As always, given the inequities built into the global economic system, the poorest people in the world have been the hardest hit by slowing economies and rising inflation. Still reeling from the pandemic-induced deterioration of the global economic landscape, low-income countries (LICs) are being hit hard by food and fuel shortages which have resulted in a massive spike in the prices of staples. World Bank economists Carlos Arteta and Sergiy Kasyanenko iterate, in a recently published paper, that this is eroding real incomes, exacerbating food insecurity, and worsening extreme poverty in LICs. Surging world food prices, which reached their highest levels on record this year, are contributing to the rapid rise in LIC inflation. According to data presented in the paper, food consumption accounts for 45 per cent of total household expenditure in low-income economies, and diet is heavily based on staple foods including wheat. All LICs are food-deficit countries reliant on imported foods.
Imports of wheat from just Russia and Ukraine account for about 14 per cent of total caloric intake in a median LIC, compared with just 3 per cent in a median developing economy. Disruptions of wheat imports from Russia and Ukraine and surging global food prices are slowing LIC growth and increasing extreme poverty, particularly in countries where sizable segments of the population were already experiencing acute food insecurity. Sadly, even in poor countries that do not rely on the import of wheat from Russia or Ukraine, millions of people are struggling to afford enough food to avoid hunger. The resultant malnutrition, experts believe, will have very adverse consequences as it will compound the pernicious effects of more than two years of the pandemic on human capital.
Growth forecasts for 2022 presented in the World Bank’s latest Global Economic Prospects report have been downgraded in more than 80 per cent of LICs.

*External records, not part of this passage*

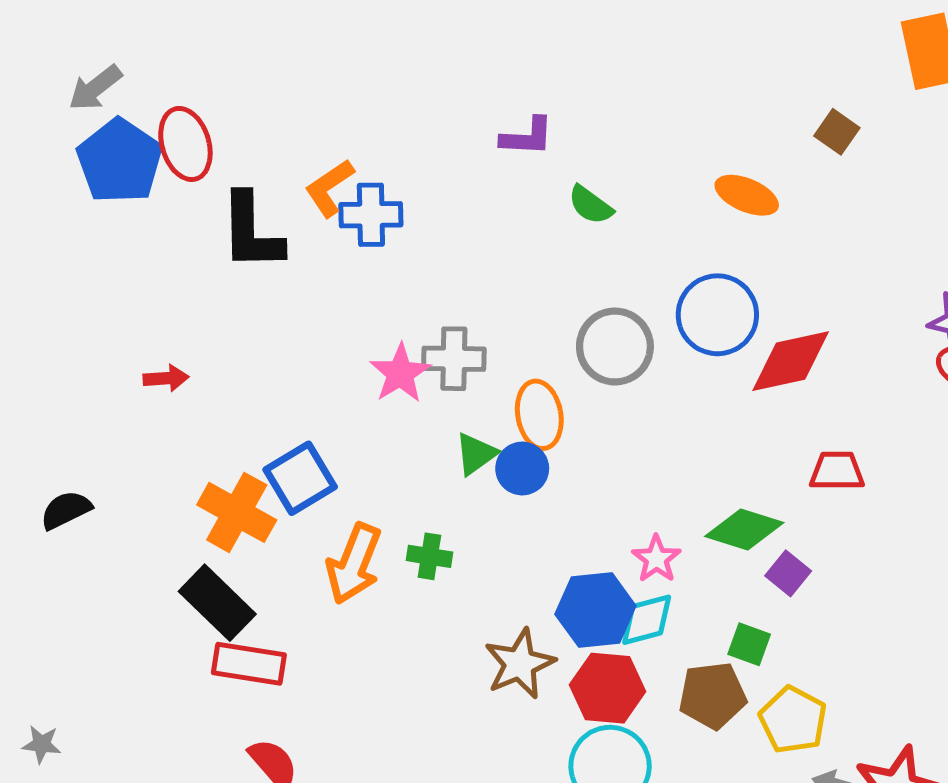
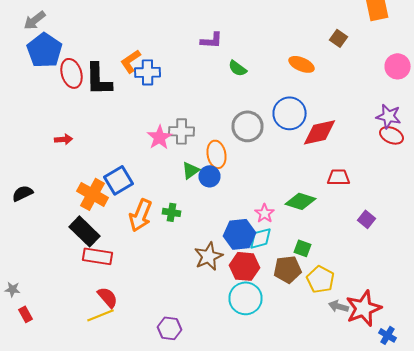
red ellipse: (185, 144) -> (72, 73), moved
purple square: (788, 573) -> (366, 219), moved

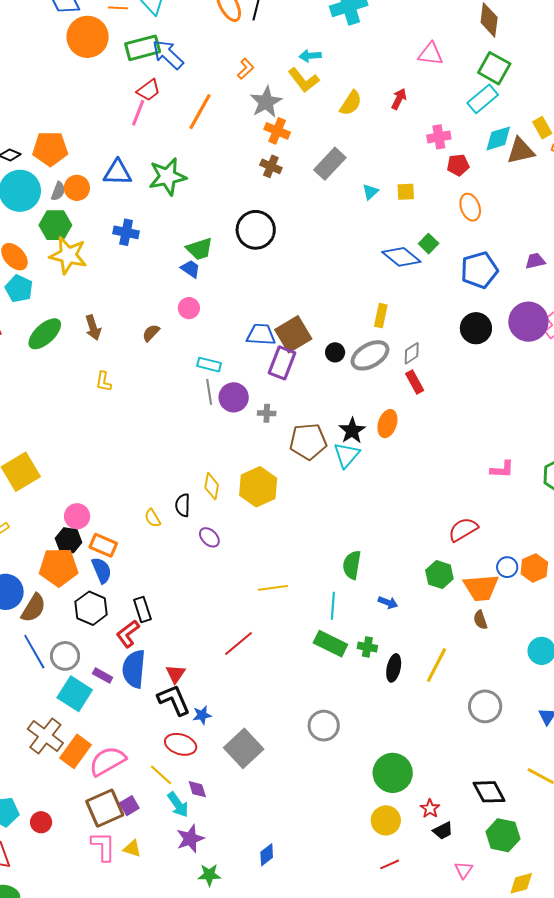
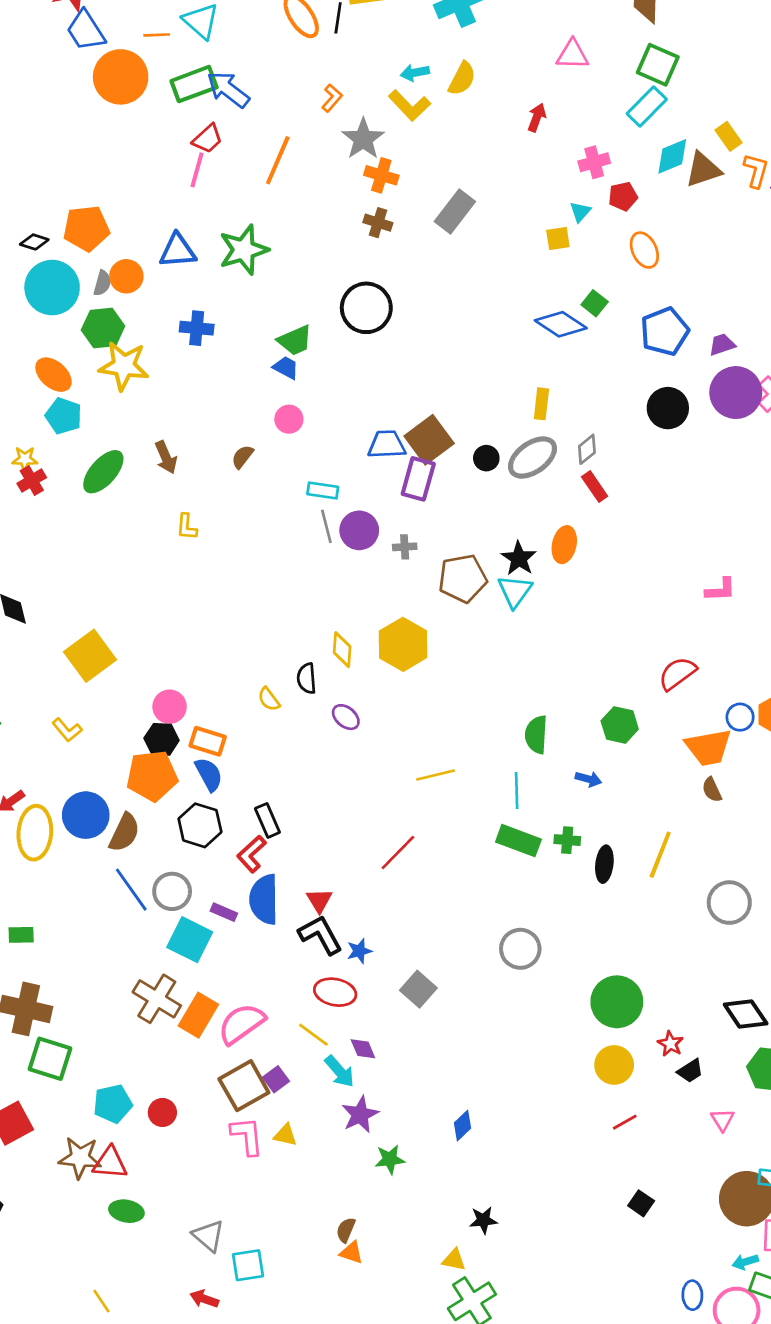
yellow semicircle: (351, 103) -> (462, 79), moved
cyan triangle: (370, 192) -> (580, 212), moved
purple trapezoid: (535, 261) -> (722, 344), moved
green hexagon: (439, 575) -> (620, 725), moved
gray square: (244, 748) -> (418, 989), size x0.7

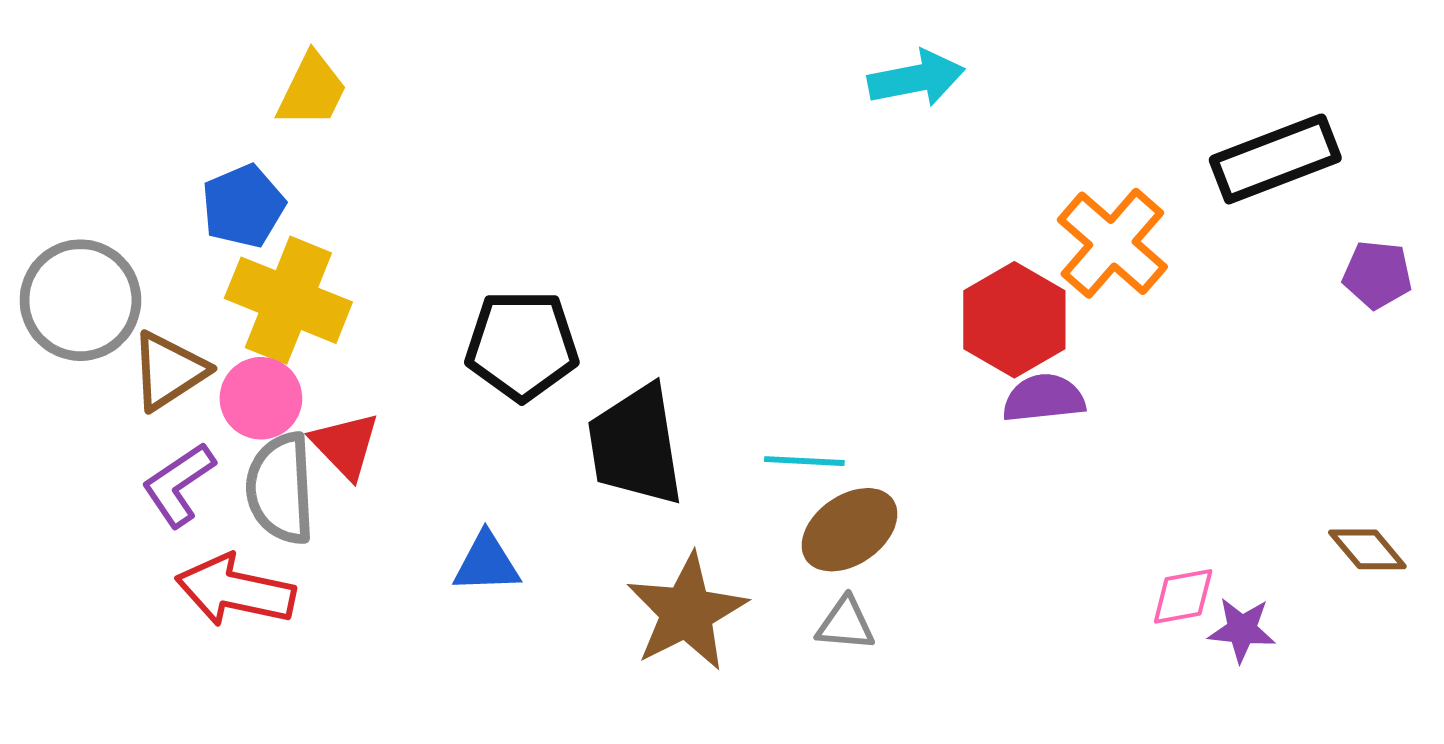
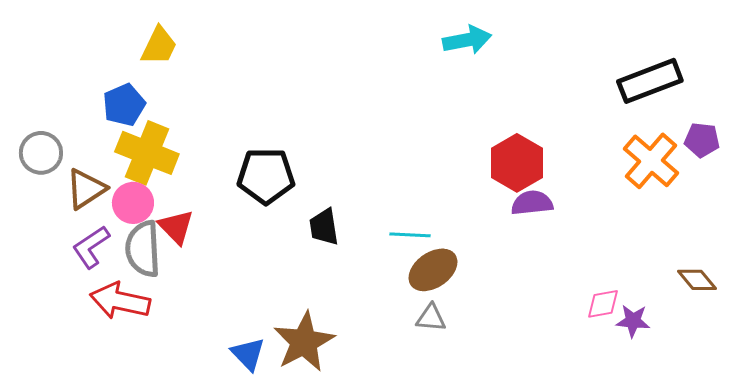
orange cross: (1112, 243) -> (651, 161), moved
gray circle: (80, 300) -> (41, 153), size x0.7
black trapezoid: (636, 445) -> (324, 227), size x0.6
blue triangle: (487, 563) -> (248, 354), moved, turned 48
brown star: (687, 612) -> (304, 342), moved

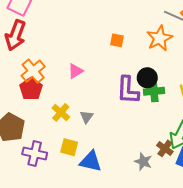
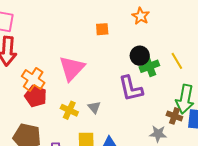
orange star: (159, 38) -> (141, 16), size x0.7
pink triangle: (75, 71) -> (72, 68), size x1.8
purple L-shape: (128, 90) -> (131, 88), moved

Per capita income growth in LICs is projected to be a mere 1.3 per cent, well below that in middle-income countries (2.3 per cent) and high-income countries (2.4 per cent). To make matters worse, as interest rates rise and financial conditions tighten, higher risk aversion would lead to increases in borrowing costs in LICs, say Arteta and Kasyanenko. High levels of public debt and increased non-concessional borrowing could further stall progress in debt relief; approximately one-fourth of all LIC external debt today has variable interest rates, compared to just 11 per cent in 2010.
What, then, can be done to mitigate such an unacceptable situation? Well, for starters, richer nations must show more resolve in dismantling the structural advantages which continue to accrue to them in the post-colonial world, building as they do on the pillage of previous centuries. Equally, the largely corrupt and often venal ruling elites in charge of the welfare of some of the world’s poorest people in LICs must be pressured by the international community to mend their ways. A concerted global effort is necessary to bolster food security, coordinate debt relief, expand vaccination campaigns, and encourage policies that make LICs more resilient to climate change shocks.